The order also removed him from active ministry and barred him from performing any priestly functions.

“He is not permitted to be alone with any minors male or female,” the lawsuit said, quoting the safety plan. “He is not permitted to be involved in external public ministry nor present himself as a priest.”

Despite the plan, Cortez’s visits with the family continued after his conviction, the lawsuit contended.

After the priest’s arrest in 2008, according to the lawsuit, the plaintiff’s mother sought the counsel of a priest of Cortez’s order who worked at a parish church in the Diocese of Rockville Centre. He told her that whatever had transpired between Cortez and the girl in Brooklyn “was just an accident,” the lawsuit contended, without naming the priest.

The girl’s mother accepted the priest’s interpretation, the lawsuit said, and “believed it was safe for her and her family” to continue their friendship with Cortez, who, like the girl’s parents, are from Guatemala.

Until last year, the suit said, Cortez was an occasional guest at the family’s house in Hampton Bays, blessing meals, conducting Mass, and giving sermons, despite the safety plan that forbid him from public ministry.

According to Dowd, the family did not learn about Cortez’s sexual-abuse conviction until late last year and were never told about it by the diocese or the order.

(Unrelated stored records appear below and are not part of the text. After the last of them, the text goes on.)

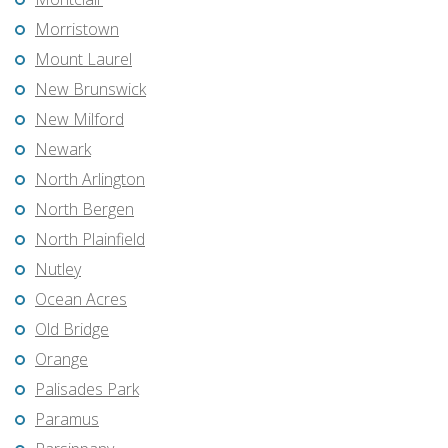
Morristown
Mount Laurel
New Brunswick
New Milford
Newark
North Arlington
North Bergen
North Plainfield
Nutley
Ocean Acres
Old Bridge
Orange
Palisades Park
Paramus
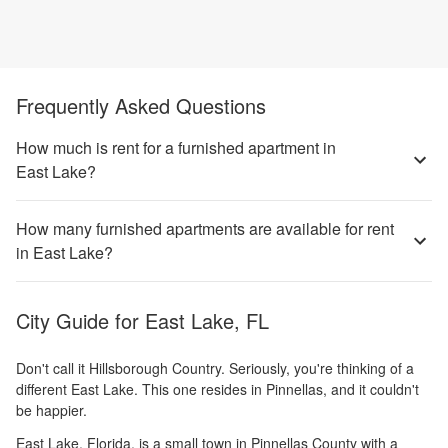
Frequently Asked Questions
How much is rent for a furnished apartment in
East Lake?
How many furnished apartments are available for rent
in East Lake?
City Guide for
East Lake, FL
Don't call it Hillsborough Country. Seriously, you're thinking of a
different East Lake. This one resides in Pinnellas, and it couldn't
be happier.
East Lake, Florida, is a small town in Pinnellas County with a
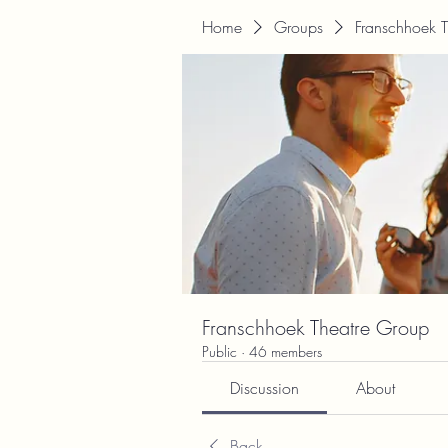
Home
Groups
Franschhoek 
Franschhoek Theatre Group
Public
·
46 members
Discussion
About
Back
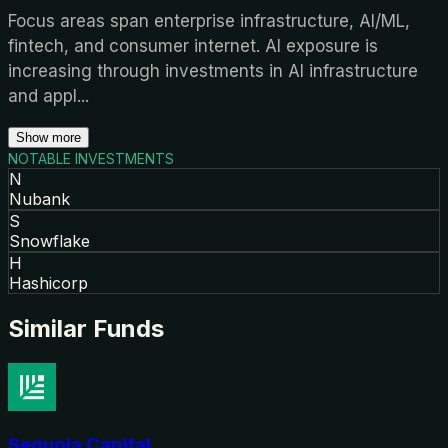
Focus areas span enterprise infrastructure, AI/ML,
fintech, and consumer internet. AI exposure is
increasing through investments in AI infrastructure
and appl
...
Show more
NOTABLE INVESTMENTS
N
Nubank
S
Snowflake
H
Hashicorp
Similar Funds
Sequoia Capital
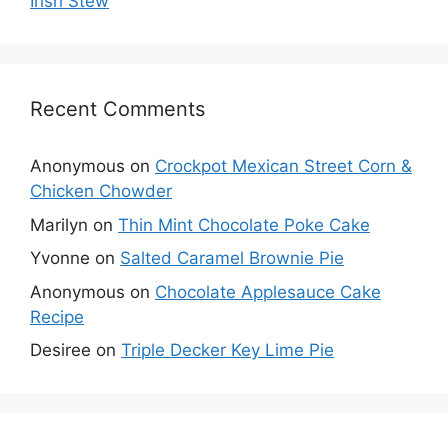
Irish Stew
Recent Comments
Anonymous
on
Crockpot Mexican Street Corn &
Chicken Chowder
Marilyn
on
Thin Mint Chocolate Poke Cake
Yvonne
on
Salted Caramel Brownie Pie
Anonymous
on
Chocolate Applesauce Cake
Recipe
Desiree
on
Triple Decker Key Lime Pie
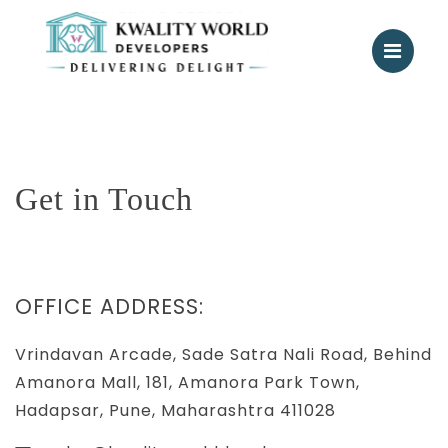
Get in Touch
OFFICE ADDRESS:
Vrindavan Arcade, Sade Satra Nali Road, Behind
Amanora Mall, 181, Amanora Park Town,
Hadapsar, Pune, Maharashtra 411028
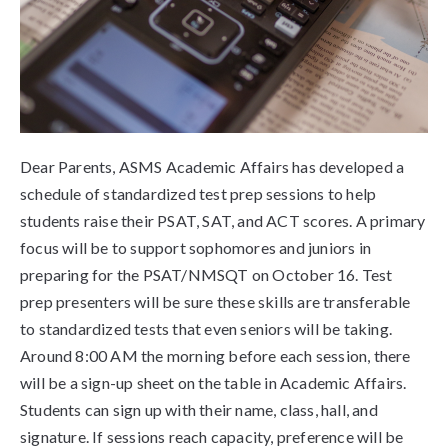
Dear Parents, ASMS Academic Affairs has developed a
schedule of standardized test prep sessions to help
students raise their PSAT, SAT, and ACT scores. A primary
focus will be to support sophomores and juniors in
preparing for the PSAT/NMSQT on October 16. Test
prep presenters will be sure these skills are transferable
to standardized tests that even seniors will be taking.
Around 8:00 AM the morning before each session, there
will be a sign-up sheet on the table in Academic Affairs.
Students can sign up with their name, class, hall, and
signature. If sessions reach capacity, preference will be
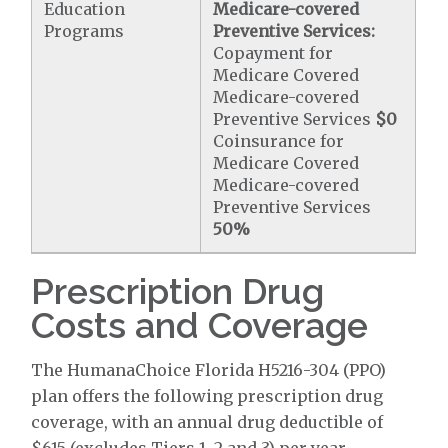
Education
Medicare-covered
Programs
Preventive Services:
Copayment for
Medicare Covered
Medicare-covered
Preventive Services
$0
Coinsurance for
Medicare Covered
Medicare-covered
Preventive Services
50%
Prescription Drug
Costs and Coverage
The HumanaChoice Florida H5216-304 (PPO)
plan offers the following prescription drug
coverage, with an annual drug deductible of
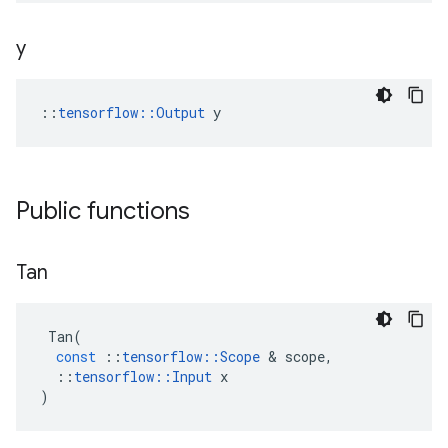
y
::
tensorflow::Output
 y
Public functions
Tan
Tan
(
const
::
tensorflow
::
Scope
 & 
scope
,
::
tensorflow
::
Input
x
)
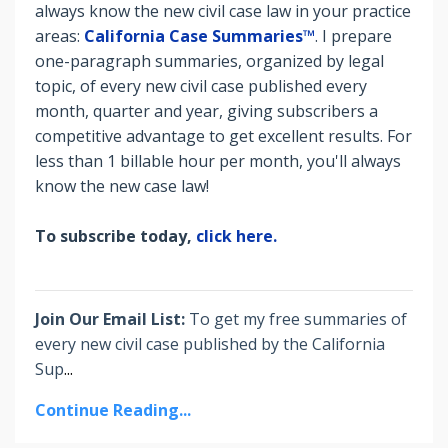
always know the new civil case law in your practice
areas:
California Case Summaries™
. I prepare
o
ne-paragraph summaries, organized by legal
topic, of every new civil case published every
month, quarter and year, giving subscribers a
competitive advantage to get excellent results. For
less than 1 billable hour per month, you'll always
know the new case law!
To subscribe today,
click here.
Join Our Email List:
To get my free summaries of
every new civil case published by the California
Sup
...
Continue Reading...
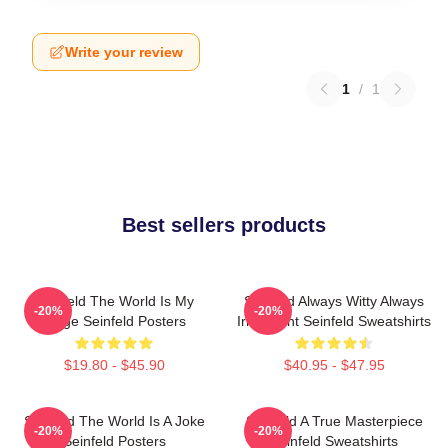
Write your review
1
/
1
Best sellers products
Seinfeld The World Is My
Seinfeld Always Witty Always
-20%
-20%
Stage Seinfeld Posters
Irreverent Seinfeld Sweatshirts
$19.80 - $45.90
$40.95 - $47.95
Seinfeld The World Is A Joke
Seinfeld A True Masterpiece
-20%
-20%
Seinfeld Posters
Seinfeld Sweatshirts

Dowd contended that Congregation of the Mission and the diocese “had a duty to warn any family that had a relationship with Cortez that he was a sexual predator.”

The parents declined a request for an interview.

The spokeswoman for Congregation of the Mission, Suzanne Halpin, said the order “is not knowledgeable as to the relationship, if any, between the family and Mr. Cortez.”

“We have no knowledge that he continued to conduct himself in ministry,” she added.

Halpin also said officials with the order were “aware of nothing that supports” the mother’s allegation that a priest had dismissed her concerns after the arrest in 2008.

In June 2014, the family invited Cortez to their home for a party celebrating their elder daughter’s graduation from high school. At one point, the mother walked in on Cortez and her younger daughter alone in a room, the lawsuit said. As she entered, she saw Cortez zipping up his pants, Dowd said.

The girl’s mother called the Southampton Town Police, who interviewed Cortez before releasing him. He soon vanished, and, according to the US Marshals Service, he is being sought on charges of first-degree sexual abuse, endangering the welfare of a minor, and a first-degree criminal sex act.

As of Monday, Cortez remained a fugitive; the authorities believe he fled the country.

In September, he was expelled from his order, which has petitioned the Vatican to remove him from the priesthood, Halpin said. The request is pending.